Additionally, because the NOD2 protein is regulated by a gene implicated in the inflammatory intestinal condition Crohn's disease, the findings offer a new explanation for the severe CMV infections that sometimes occur in patients with Crohn's. The results challenge the prevailing belief that people with Crohn's are vulnerable to CMV because of the immunosuppressive drugs they receive to control colon inflammation, says Boger.
The new revelations were inspired by observations made in a single Crohn's patient, whose unusual presentation sparked Boger's curiosity several years ago. A gut biopsy revealed the presence of CMV in the patient's intestines.
The biopsy result made some sense: Immunosuppressive drugs make patients with Crohn's vulnerable to serious infections, while most healthy people carry CMV in their bodies without symptoms. That was the general wisdom. Still, Boger recalls, something didn't quite add up.
"I just kept thinking about this patient and the CMV we found in her colon," Boger says. "So I started looking into the genetics of Crohn's disease."
Then, a telling clue emerged—in her research, Boger noticed that people with Crohn's often carry a defect in the gene that makes NOD2.
What if people with Crohn's disease were susceptible to CMV not just because of immunosuppressive therapy but because of this defective protein, Boger wondered. What if the malfunctioning NOD2 found in Crohn's was also responsible for the uncontrolled CMV infections seen in some of these patients?
To test the idea, Boger and fellow researcher Arun Kapoor, Ph.D., took connective cells from human skin and infected them with CMV. To compare the effect of different viruses, researchers also infected cells with herpes simplex type 1 and type 2, DNA viruses responsible for oral and genital herpes, respectively. The NOD2 receptors of CMV-infected cells showed robust activation, compared with uninfected cells. The NOD2 receptors of herpes-infected cells showed no such activation. Next, the investigators compared human cells with intact NOD2 receptors and those with defective or missing NOD2 receptors.

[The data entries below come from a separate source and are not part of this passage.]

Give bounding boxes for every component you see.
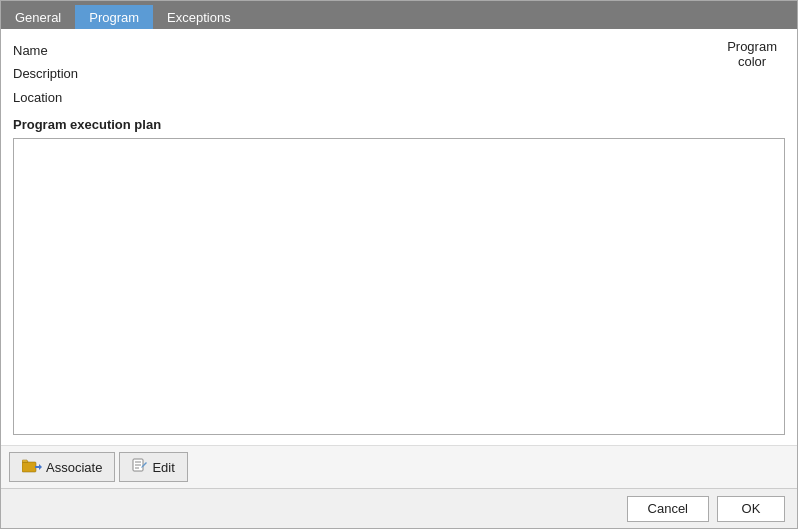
edit-button[interactable]: Edit (119, 452, 187, 482)
tab-general[interactable]: General (1, 5, 75, 29)
edit-label: Edit (152, 460, 174, 475)
edit-icon (132, 458, 148, 477)
dialog: General Program Exceptions Programcolor … (0, 0, 798, 529)
fields-row: Name Description Location (13, 39, 785, 109)
tab-exceptions[interactable]: Exceptions (153, 5, 245, 29)
footer-bar: Cancel OK (1, 488, 797, 528)
associate-button[interactable]: Associate (9, 452, 115, 482)
tab-program[interactable]: Program (75, 5, 153, 29)
program-color-label: Programcolor (727, 39, 777, 69)
execution-plan-header: Program execution plan (13, 117, 785, 132)
main-content: Programcolor Name Description Location P… (1, 29, 797, 445)
svg-rect-0 (22, 462, 36, 472)
name-label: Name (13, 39, 785, 62)
svg-marker-2 (39, 464, 42, 470)
associate-icon (22, 458, 42, 477)
tab-bar: General Program Exceptions (1, 1, 797, 29)
execution-plan-box (13, 138, 785, 435)
description-label: Description (13, 62, 785, 85)
cancel-button[interactable]: Cancel (627, 496, 709, 522)
ok-button[interactable]: OK (717, 496, 785, 522)
action-bar: Associate Edit (1, 445, 797, 488)
location-label: Location (13, 86, 785, 109)
associate-label: Associate (46, 460, 102, 475)
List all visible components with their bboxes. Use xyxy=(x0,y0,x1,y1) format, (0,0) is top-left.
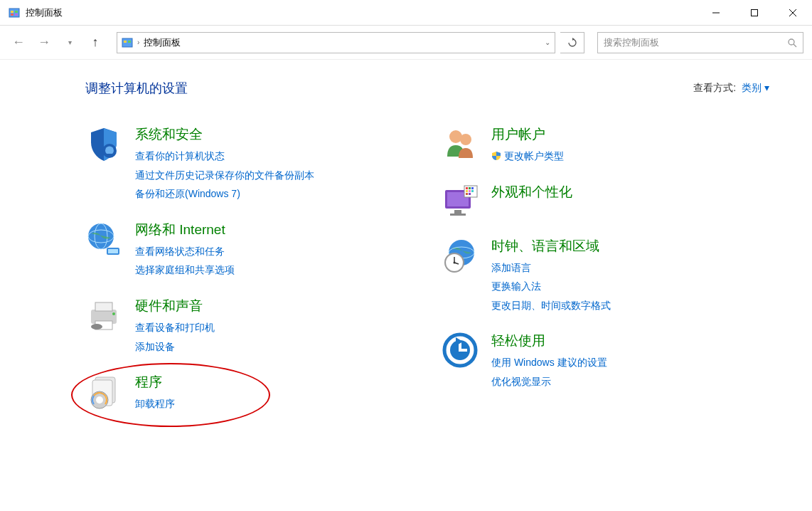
monitor-colors-icon xyxy=(442,183,479,220)
breadcrumb-text[interactable]: 控制面板 xyxy=(144,36,181,49)
category-network: 网络和 Internet 查看网络状态和任务 选择家庭组和共享选项 xyxy=(85,221,413,280)
svg-rect-6 xyxy=(752,9,758,16)
printer-icon xyxy=(85,297,122,334)
svg-point-23 xyxy=(112,312,115,315)
svg-point-29 xyxy=(449,130,462,143)
globe-network-icon xyxy=(85,221,122,258)
titlebar: 控制面板 xyxy=(0,0,812,26)
category-link[interactable]: 更换输入法 xyxy=(491,277,769,296)
category-appearance: 外观和个性化 xyxy=(442,183,769,220)
svg-rect-3 xyxy=(11,14,14,16)
programs-icon xyxy=(85,373,122,410)
svg-rect-19 xyxy=(108,249,118,253)
category-programs: 程序 卸载程序 xyxy=(85,373,413,413)
svg-rect-21 xyxy=(95,302,112,311)
svg-point-50 xyxy=(454,261,456,263)
content-area: 调整计算机的设置 查看方式: 类别 ▾ 系统和安全 查看你的计算机状态 通过文件… xyxy=(0,60,812,445)
category-title[interactable]: 程序 xyxy=(135,373,413,391)
navbar: ← → ▾ ↑ › 控制面板 ⌄ 搜索控制面板 xyxy=(0,26,812,60)
svg-rect-34 xyxy=(450,214,466,216)
control-panel-icon xyxy=(9,7,20,19)
right-column: 用户帐户 更改帐户类型 外观和个性化 xyxy=(442,125,769,431)
svg-rect-36 xyxy=(466,187,468,189)
view-by: 查看方式: 类别 ▾ xyxy=(693,82,769,95)
category-title[interactable]: 轻松使用 xyxy=(491,332,769,350)
category-ease-of-access: 轻松使用 使用 Windows 建议的设置 优化视觉显示 xyxy=(442,332,769,391)
svg-rect-41 xyxy=(471,190,474,192)
page-title: 调整计算机的设置 xyxy=(85,80,188,97)
category-link[interactable]: 更改日期、时间或数字格式 xyxy=(491,296,769,315)
chevron-right-icon: › xyxy=(137,38,139,46)
svg-rect-10 xyxy=(124,41,127,43)
svg-rect-2 xyxy=(15,11,18,13)
svg-rect-11 xyxy=(128,41,131,43)
ease-of-access-icon xyxy=(442,332,479,369)
search-input[interactable]: 搜索控制面板 xyxy=(597,32,803,53)
window-controls xyxy=(697,0,812,25)
category-title[interactable]: 时钟、语言和区域 xyxy=(491,237,769,256)
uac-shield-icon xyxy=(491,151,501,161)
category-system-security: 系统和安全 查看你的计算机状态 通过文件历史记录保存你的文件备份副本 备份和还原… xyxy=(85,125,413,204)
svg-rect-39 xyxy=(466,190,468,192)
svg-point-12 xyxy=(789,39,794,45)
chevron-down-icon[interactable]: ⌄ xyxy=(545,38,550,46)
svg-point-28 xyxy=(96,396,103,404)
category-title[interactable]: 硬件和声音 xyxy=(135,297,413,315)
category-title[interactable]: 用户帐户 xyxy=(491,125,769,144)
clock-globe-icon xyxy=(442,237,479,274)
category-title[interactable]: 网络和 Internet xyxy=(135,221,413,239)
svg-line-13 xyxy=(794,44,796,47)
category-title[interactable]: 外观和个性化 xyxy=(491,183,769,201)
category-link[interactable]: 卸载程序 xyxy=(135,394,413,413)
up-button[interactable]: ↑ xyxy=(85,33,105,53)
svg-rect-42 xyxy=(466,193,468,195)
svg-point-30 xyxy=(460,134,471,145)
window-title: 控制面板 xyxy=(26,6,697,19)
category-link[interactable]: 优化视觉显示 xyxy=(491,372,769,391)
category-clock-region: 时钟、语言和区域 添加语言 更换输入法 更改日期、时间或数字格式 xyxy=(442,237,769,315)
content-header: 调整计算机的设置 查看方式: 类别 ▾ xyxy=(85,80,769,97)
category-link[interactable]: 使用 Windows 建议的设置 xyxy=(491,353,769,372)
category-link[interactable]: 添加设备 xyxy=(135,337,413,357)
category-link[interactable]: 备份和还原(Windows 7) xyxy=(135,184,413,204)
category-link[interactable]: 查看设备和打印机 xyxy=(135,318,413,337)
svg-rect-4 xyxy=(15,14,18,16)
view-by-label: 查看方式: xyxy=(693,82,736,95)
category-hardware: 硬件和声音 查看设备和打印机 添加设备 xyxy=(85,297,413,356)
users-icon xyxy=(442,125,479,162)
svg-rect-43 xyxy=(469,193,471,195)
category-link[interactable]: 添加语言 xyxy=(491,258,769,278)
close-button[interactable] xyxy=(774,0,812,25)
svg-rect-38 xyxy=(471,187,474,189)
category-columns: 系统和安全 查看你的计算机状态 通过文件历史记录保存你的文件备份副本 备份和还原… xyxy=(85,125,769,431)
control-panel-icon xyxy=(122,37,133,48)
category-users: 用户帐户 更改帐户类型 xyxy=(442,125,769,166)
svg-rect-1 xyxy=(11,11,14,13)
shield-icon xyxy=(85,125,122,162)
svg-point-24 xyxy=(91,324,102,330)
category-link[interactable]: 选择家庭组和共享选项 xyxy=(135,260,413,280)
category-link[interactable]: 更改帐户类型 xyxy=(491,147,769,166)
svg-rect-33 xyxy=(454,210,461,214)
search-placeholder: 搜索控制面板 xyxy=(604,36,659,49)
category-link[interactable]: 通过文件历史记录保存你的文件备份副本 xyxy=(135,166,413,185)
left-column: 系统和安全 查看你的计算机状态 通过文件历史记录保存你的文件备份副本 备份和还原… xyxy=(85,125,413,431)
refresh-button[interactable] xyxy=(560,32,584,53)
category-title[interactable]: 系统和安全 xyxy=(135,125,413,144)
svg-rect-40 xyxy=(469,190,471,192)
view-by-dropdown[interactable]: 类别 ▾ xyxy=(742,82,769,95)
maximize-button[interactable] xyxy=(735,0,774,25)
category-link[interactable]: 查看网络状态和任务 xyxy=(135,242,413,261)
minimize-button[interactable] xyxy=(697,0,735,25)
breadcrumb[interactable]: › 控制面板 ⌄ xyxy=(117,32,555,53)
back-button[interactable]: ← xyxy=(9,33,28,53)
category-link[interactable]: 查看你的计算机状态 xyxy=(135,147,413,166)
recent-dropdown[interactable]: ▾ xyxy=(60,33,80,53)
search-icon xyxy=(787,38,797,48)
forward-button[interactable]: → xyxy=(34,33,54,53)
svg-rect-37 xyxy=(469,187,471,189)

Cells with intact NOD2s secreted higher levels of interferon, a natural antiviral protein, and were able to curtail viral replication. By contrast, cells with missing or defective NOD2s produced only tiny amounts of interferon and failed to keep the virus in check. In fact, cells with defective NOD2 receptors had up to 70 percent more virus than cells with intact NOD2 receptors. When the scientists restored normal NOD2 function, the previously malfunctioning cells were once again able to block viral replication.
Conducting genetic analysis, the researchers found that a single misplaced amino acid in the NOD2 gene renders the NOD2 receptor incapable of sensing the presence of CMV. That very same mutation, Boger says, is also commonly found in people with Crohn's disease.
"Taken together, our results suggest that activation of the NOD2 receptor induces the immune system to fight off CMV," Boger says. "They also suggest that a defective NOD2 could be the culprit behind severe CMV infections in some patients with Crohn's."
Boger and colleagues plan to study the course of CMV in patients with Crohn's who carry NOD2 mutations to determine whether the presence of defective NOD2 leads to more severe CMV infection. Because CMV is so widely prevalent in humans, Boger says, the findings would have implications well beyond people with Crohn's disease. The team is also planning studies to better understand how the virus responds to NOD2 and what strategies it uses to counteract the immune system.
CMV is found in 60 percent of people 6 and older and in more than 90 percent of people older than 80. When infection occurs during pregnancy, the virus can be transmitted to the fetus and lead to a range of complications, the most common of which is hearing loss.
Michael Forman, of Johns Hopkins, was co-investigator on the research.